本当の私は凄く弱いから……強がってないと歩くことが出来ないから……誰かに支えてもらわないと生きていけないから……。
「夏樹……さん……」

翌朝、洗面台の鏡の前。
「……ひどい顔」
まるで泣いていたかのように顔がはれぼったい。
と言うか泣いてたんだよね、私。
「涙を流すなんて、あの時以来だから……3年ぶりか……」
三つ編みを止めているゴムを取り髪をほどく。
髪の毛が腰の下当たりまであるので、寝るときは髪の毛が痛まないようにいつも三つ編みにしている。
「ホント、私ってばどうしちゃったんだろ……」
気分が沈む。
日曜の朝だというのになんでこんなに暗いんだろう。
ふと時計を見る……9時。
休日なのに私としては早起きな方だろう。
「結局、あれから寝たかどうか何て分からない感じだったもんな……」
思わず溜め息がこぼれる。
「今日はどうしようかな……とりあえずシャワー浴びてから考えよう」
私はパジャマ代わりに着ているトレーナーと下着を脱ぐとおふろ場に入った。
シャワーのコックをひねり、温度を確かめ全身に浴びる。
寝ている間に流した汗を、そして3年ぶりの涙の後を洗い流すように……。
10数分後、洗面所兼脱衣所からバスタオルを身体に巻き付け、タオルで髪の毛の水分を拭き取りながら出てきた。

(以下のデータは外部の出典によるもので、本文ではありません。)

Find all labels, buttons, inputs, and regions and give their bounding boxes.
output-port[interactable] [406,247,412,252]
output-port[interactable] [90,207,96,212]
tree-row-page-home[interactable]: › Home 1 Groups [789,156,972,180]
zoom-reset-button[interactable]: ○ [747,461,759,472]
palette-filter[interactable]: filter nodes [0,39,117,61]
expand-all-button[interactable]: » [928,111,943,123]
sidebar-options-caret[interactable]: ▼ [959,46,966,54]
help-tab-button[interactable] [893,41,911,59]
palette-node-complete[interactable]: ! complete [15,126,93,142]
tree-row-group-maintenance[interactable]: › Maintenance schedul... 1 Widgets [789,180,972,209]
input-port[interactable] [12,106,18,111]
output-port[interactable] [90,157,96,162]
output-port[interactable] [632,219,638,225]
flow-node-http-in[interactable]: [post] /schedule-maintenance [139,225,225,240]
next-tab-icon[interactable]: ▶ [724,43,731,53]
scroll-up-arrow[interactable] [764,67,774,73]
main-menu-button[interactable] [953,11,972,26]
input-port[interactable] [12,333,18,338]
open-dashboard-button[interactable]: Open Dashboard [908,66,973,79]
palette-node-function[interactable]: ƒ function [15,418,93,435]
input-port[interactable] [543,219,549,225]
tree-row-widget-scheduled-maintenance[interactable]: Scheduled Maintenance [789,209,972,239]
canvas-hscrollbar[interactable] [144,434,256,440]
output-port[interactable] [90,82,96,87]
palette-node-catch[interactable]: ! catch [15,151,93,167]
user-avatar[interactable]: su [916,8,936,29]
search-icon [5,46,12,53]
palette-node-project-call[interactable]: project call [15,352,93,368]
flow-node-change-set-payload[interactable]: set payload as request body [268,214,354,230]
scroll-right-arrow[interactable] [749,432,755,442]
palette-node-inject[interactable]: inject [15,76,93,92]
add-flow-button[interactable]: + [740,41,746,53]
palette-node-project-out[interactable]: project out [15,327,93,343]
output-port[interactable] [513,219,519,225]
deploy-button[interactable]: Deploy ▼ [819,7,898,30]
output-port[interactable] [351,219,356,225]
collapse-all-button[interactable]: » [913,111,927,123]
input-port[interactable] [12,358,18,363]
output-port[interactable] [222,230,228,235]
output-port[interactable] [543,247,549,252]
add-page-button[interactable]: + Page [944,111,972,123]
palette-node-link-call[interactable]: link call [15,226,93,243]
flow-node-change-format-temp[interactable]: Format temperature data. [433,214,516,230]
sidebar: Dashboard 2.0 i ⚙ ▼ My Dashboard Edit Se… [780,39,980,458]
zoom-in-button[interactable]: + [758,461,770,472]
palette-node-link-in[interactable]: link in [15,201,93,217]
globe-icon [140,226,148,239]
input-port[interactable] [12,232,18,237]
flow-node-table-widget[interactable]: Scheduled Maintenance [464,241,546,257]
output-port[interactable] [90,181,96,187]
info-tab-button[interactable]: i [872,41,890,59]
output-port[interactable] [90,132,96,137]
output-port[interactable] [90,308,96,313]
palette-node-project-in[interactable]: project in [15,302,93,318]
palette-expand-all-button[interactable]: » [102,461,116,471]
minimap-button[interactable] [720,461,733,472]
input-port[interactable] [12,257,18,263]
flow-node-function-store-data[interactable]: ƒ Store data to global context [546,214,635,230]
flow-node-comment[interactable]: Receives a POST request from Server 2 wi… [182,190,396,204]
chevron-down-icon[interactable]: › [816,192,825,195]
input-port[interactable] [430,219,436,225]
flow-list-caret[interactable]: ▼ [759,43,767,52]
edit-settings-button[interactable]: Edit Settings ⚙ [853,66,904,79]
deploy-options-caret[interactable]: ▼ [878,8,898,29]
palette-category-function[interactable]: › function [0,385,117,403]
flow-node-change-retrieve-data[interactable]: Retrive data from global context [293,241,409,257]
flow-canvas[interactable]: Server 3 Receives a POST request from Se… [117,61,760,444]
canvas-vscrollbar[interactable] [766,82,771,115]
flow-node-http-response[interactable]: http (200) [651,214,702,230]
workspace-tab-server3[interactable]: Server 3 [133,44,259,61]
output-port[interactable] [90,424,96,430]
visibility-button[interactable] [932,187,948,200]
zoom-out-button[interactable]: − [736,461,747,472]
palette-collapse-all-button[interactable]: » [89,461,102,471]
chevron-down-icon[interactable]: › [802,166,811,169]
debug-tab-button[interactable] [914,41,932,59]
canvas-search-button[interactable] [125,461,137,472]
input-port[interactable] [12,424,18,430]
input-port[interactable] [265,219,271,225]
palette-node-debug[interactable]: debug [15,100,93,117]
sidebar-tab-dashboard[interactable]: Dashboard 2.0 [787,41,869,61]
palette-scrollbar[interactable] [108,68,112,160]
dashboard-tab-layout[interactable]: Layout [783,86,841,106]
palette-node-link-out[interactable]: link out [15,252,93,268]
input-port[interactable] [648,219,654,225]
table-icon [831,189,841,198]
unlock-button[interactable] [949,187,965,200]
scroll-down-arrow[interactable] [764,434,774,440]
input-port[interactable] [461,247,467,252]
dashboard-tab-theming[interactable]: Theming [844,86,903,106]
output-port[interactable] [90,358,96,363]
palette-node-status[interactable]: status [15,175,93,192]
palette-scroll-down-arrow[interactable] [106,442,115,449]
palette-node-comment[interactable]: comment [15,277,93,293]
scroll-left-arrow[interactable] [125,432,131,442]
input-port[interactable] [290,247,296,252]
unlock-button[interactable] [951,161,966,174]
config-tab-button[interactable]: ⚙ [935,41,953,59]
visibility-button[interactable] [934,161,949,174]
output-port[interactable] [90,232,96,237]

髪の毛がきちんと乾くまでは服も着れないから長いと大分不便かも。
でも願掛けの意味もあって伸ばしてるから切りたくなかった。
私はそのままテーブルの前に座る。真正面の洋服ダンスの上に飾ってあるフォトスタンドを眺める。
夏樹さんと一緒に撮った写真。
写真の中の私は夏樹さんと腕を組んで嬉しそうな笑顔を見せている。
「大丈夫だよね、私……」

昼過ぎ、部屋を出ると夢園荘全体が静かだった。
試しに隣の唯菜、その隣の由恵の部屋の呼び鈴を鳴らすが反応は無かった。
「いないんだ……出かけるなら呼んでくれても良いのに……ってよくよく考えれば唯菜は実家、由恵は部活か」
3階から下へ階段を降りる。
「ホント、今日部活休みで良かったかも……走る気分じゃないもんね」
3階は誰もいなかったので2階の誰かと遊ぼうと4つの部屋全部の呼び鈴を鳴らすがこの階も誰もいなかった。
「みんなお出かけなの」
夕べのこともあってだんだん気持ち的に寂しくなる。
そして101号室の前。
管理人室であり同時に夏樹さんの部屋。
「とりあえず夏樹さんの顔見て、大丈夫なのを確認しないと。いつまでも沈んでいるなんて私じゃない」
私はいつもの調子で部屋の呼び鈴を鳴らす。
でも反応無し。
「あれ?」
もう一度鳴らしてみるが、それでも反応無かった。
一応、入り口付近を見ても夏樹さんの姿は無い。
「夏樹さんも出かけてるんだ……」
軽く溜め息を一つ。
私はそのまま階段になっている入り口の所に腰を下ろした。
「これからどうしようかな。ノルンに行って卯月でもからかおかな……でもそんな気分じゃないか……」
再び溜め息。
「こんなところで何黄昏てるの?」
後から女の人の声。
振り向くと亜沙美さんが立っていた。
そっか4階にもいたんだっけ(^^;
「こんにちは、亜沙美さん」
「こんにちは。どうしたのこんなところで座り込んで」
「誰もいないからどうしようかなって」
「誰もって、夏樹も?」
「うん……」
「ふ〜〜ん、日曜日なのにめずらし……あ、そうか今日は……」
亜沙美さんの表情に一瞬影が差す。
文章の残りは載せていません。